Chemistry

Liquid Glass – a New State of Matter

Liquid Glass – a New State of Matter

Physicists have discovered a new state of matter that is hidden within the mysterious transformations that occur between the liquid and solid states of glass. A team of scientists from Germany and the Netherlands discovered, using confocal microscopy, that suspensions of ellipsoidal colloids form an unexpected state of matter, a liquid glass, in which individual particles can move but cannot rotate.

Glass is a truly unique material. Despite the fact that it is a solid, its constituents are not organized in a nice crystalline structure like other solids. Its molecules become stuck in place before they can organize into a crystal. In their quest to understand glass, scientists discovered a new state of matter: liquid glass.

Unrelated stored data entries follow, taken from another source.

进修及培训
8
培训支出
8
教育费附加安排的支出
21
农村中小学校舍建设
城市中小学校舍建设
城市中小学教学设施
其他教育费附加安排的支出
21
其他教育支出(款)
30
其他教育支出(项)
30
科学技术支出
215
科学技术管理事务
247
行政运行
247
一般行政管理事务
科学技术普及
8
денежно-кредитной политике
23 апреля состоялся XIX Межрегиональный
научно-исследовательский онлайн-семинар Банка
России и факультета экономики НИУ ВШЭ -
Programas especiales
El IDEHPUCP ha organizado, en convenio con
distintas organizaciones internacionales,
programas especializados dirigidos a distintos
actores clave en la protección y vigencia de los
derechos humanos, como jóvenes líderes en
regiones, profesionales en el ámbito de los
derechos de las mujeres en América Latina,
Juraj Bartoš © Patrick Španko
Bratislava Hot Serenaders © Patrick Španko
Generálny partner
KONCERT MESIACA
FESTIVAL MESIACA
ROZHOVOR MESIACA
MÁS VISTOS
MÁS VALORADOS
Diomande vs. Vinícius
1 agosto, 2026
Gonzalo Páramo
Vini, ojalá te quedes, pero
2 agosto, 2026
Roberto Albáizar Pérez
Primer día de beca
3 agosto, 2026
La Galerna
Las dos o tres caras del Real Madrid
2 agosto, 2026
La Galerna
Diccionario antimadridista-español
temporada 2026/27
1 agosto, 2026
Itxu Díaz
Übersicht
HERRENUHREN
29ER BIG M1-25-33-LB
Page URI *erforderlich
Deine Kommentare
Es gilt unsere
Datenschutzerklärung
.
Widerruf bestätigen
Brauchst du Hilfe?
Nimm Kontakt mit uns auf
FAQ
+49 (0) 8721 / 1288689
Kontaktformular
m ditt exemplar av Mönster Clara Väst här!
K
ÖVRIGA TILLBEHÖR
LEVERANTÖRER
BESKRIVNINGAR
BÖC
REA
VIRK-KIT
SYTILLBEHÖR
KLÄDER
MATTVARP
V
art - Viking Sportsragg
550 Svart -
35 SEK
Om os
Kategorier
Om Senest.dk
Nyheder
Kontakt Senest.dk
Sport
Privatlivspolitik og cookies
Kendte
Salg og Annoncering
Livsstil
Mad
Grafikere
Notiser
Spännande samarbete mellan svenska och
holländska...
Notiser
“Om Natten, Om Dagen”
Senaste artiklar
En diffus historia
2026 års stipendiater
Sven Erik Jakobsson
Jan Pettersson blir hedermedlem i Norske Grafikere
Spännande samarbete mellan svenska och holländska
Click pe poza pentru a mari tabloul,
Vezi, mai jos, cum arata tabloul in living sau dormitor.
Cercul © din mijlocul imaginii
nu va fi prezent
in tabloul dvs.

Liquid glass was created by combining particles that could flow but not rotate. This new state, as reported in the Proceedings of the National Academy of Sciences, provides insight into how regular glass might form.

Liquid glass was created with particles that were able to flow, but couldn’t rotate. As reported in the Proceedings of the National Academy of Sciences, this new state gives insight into how regular glass might form.

Colloids contain liquid glass because one substance is dispersed through another, but neither substance can separate or settle like in solutions or suspensions. When certain colloids become dense enough, their structure is messed up and they become glassy. It will remain that way until the structure is reorganized.

The use of colloids, which are mixtures of “large” particles dispersed through a second substance, was the starting point for this investigation. Colloids include gels and emulsions. Because these substances can experience many of the phenomena that occur in glass-forming materials, they are an excellent proxy for studying these glass transitions.

The researchers in this study decided to try something different than previous studies. Instead of spherical particles, they created elliptical (egg-shaped) particles for their colloid. They discovered the unusual liquid glass behavior by varying the concentration of these in the mixtures.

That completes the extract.